For a less biased study, try randomization

By Randy Dotinga

A new review of existing research confirms that the so-called “gold standard” of medical research — the randomized controlled study — provides a safeguard against bias.

The researchers found that certain kinds of studies — those whose recruiters were more likely to know in which comparison group the next participant would land — had larger estimates of effects than those that whose “blinding” was considered adequate. Yet the finding does not mean such studies are inaccurate.

The findings could give researchers more insight into the pros and cons of the strategies they embrace to figure out whether one drug or treatment is better than another. While it might seem obvious that a randomized study is the most reliable option, scientists do not universally believe it is, said review lead author Jan Odgaard-Jensen.

“Although there is wide agreement about the value of , some people still argue that randomized trials may not be more reliable than non-randomized studies,” said Odgaard-Jensen, a statistician with the Norwegian Knowledge Center for the Health Service.

Even if researchers do acknowledge the superiority of randomized studies, many turn to a non-randomized approach that is cheaper and less complicated.

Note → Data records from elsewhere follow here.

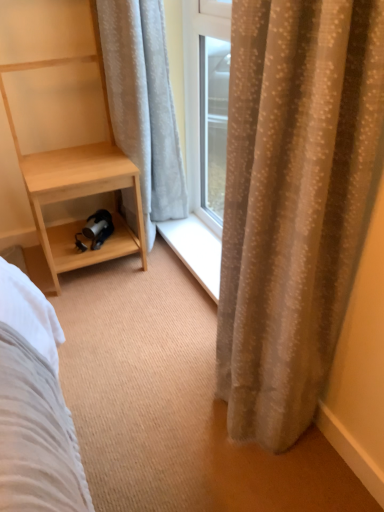 This screenshot has width=384, height=512. I want to click on spots to the right of light wood/texture shelf at left, so click(163, 280). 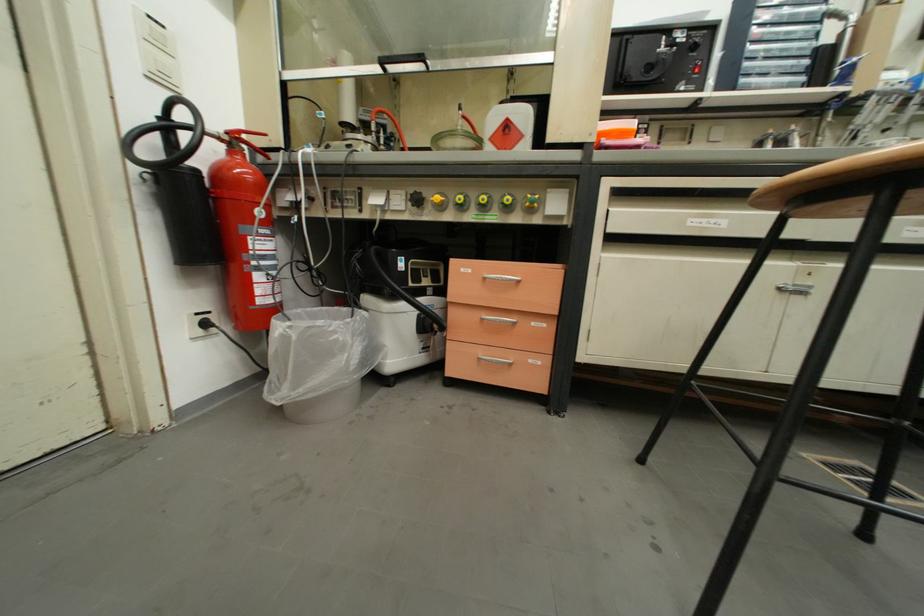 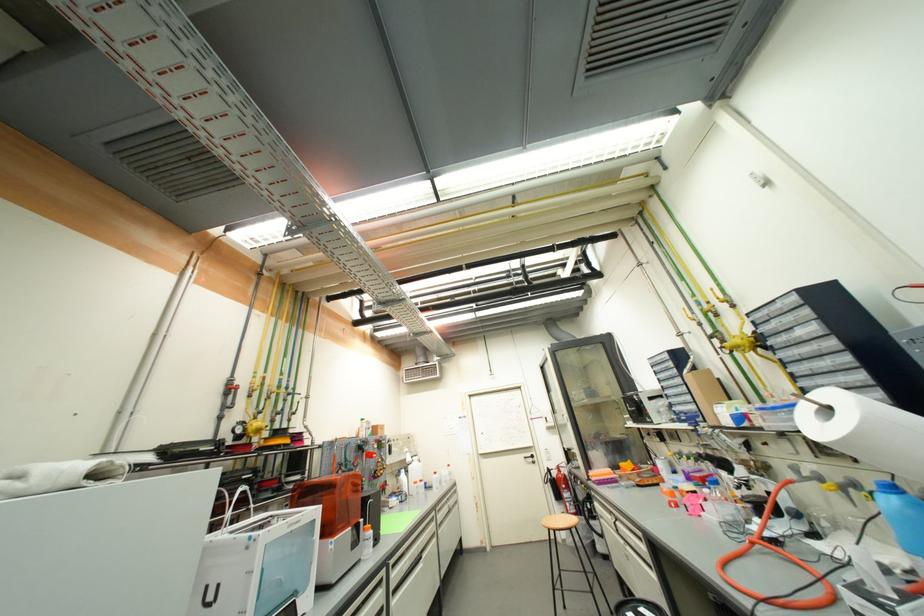 Locate, in the second image, the point that corresponds to (x=277, y=259) in the first image.

(575, 500)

For example, they could try to allocate patients in a study in a way that is not entirely random, such as assigning them to treatments based on ZIP code or gender, Odgaard-Jensen said.

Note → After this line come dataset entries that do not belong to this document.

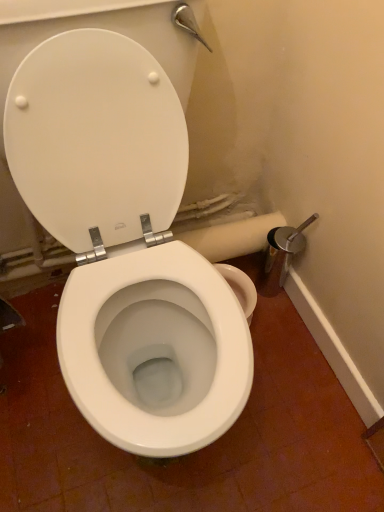 Question: Is white matte toilet paper at center situated inside white glossy toilet at center or outside?

Choices:
 (A) inside
 (B) outside

Answer: (A)

Question: Is point (215, 225) positioned closer to the camera than point (208, 345)?

Choices:
 (A) farther
 (B) closer

Answer: (A)

Question: Which is farther from the white plastic toilet seat at center?

Choices:
 (A) white matte toilet paper at center
 (B) white glossy toilet at center

Answer: (A)

Question: Based on their relative distances, which object is farther from the white matte toilet paper at center?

So how much of a difference does randomization make in the results of a study? The review authors sought to find out by updating the results of a previous review.

The researchers deemed 18 papers — all reviews or meta-analyses — to fit their criteria to include in the review, which appears in the latest issue of The Cochrane Library.

The journal is a publication of The Cochrane Collaboration, an international organization that evaluates medical research. Systematic reviews draw evidence-based conclusions about medical practice after considering both the content and quality of existing medical trials on a topic.

The review authors found that randomized and non-randomized studies did not consistently yield a certain kind of result. Sometimes the estimates of effect — a measurement of, say, whether a medication works — were larger in randomized studies. However, they were larger in some non-randomized studies too.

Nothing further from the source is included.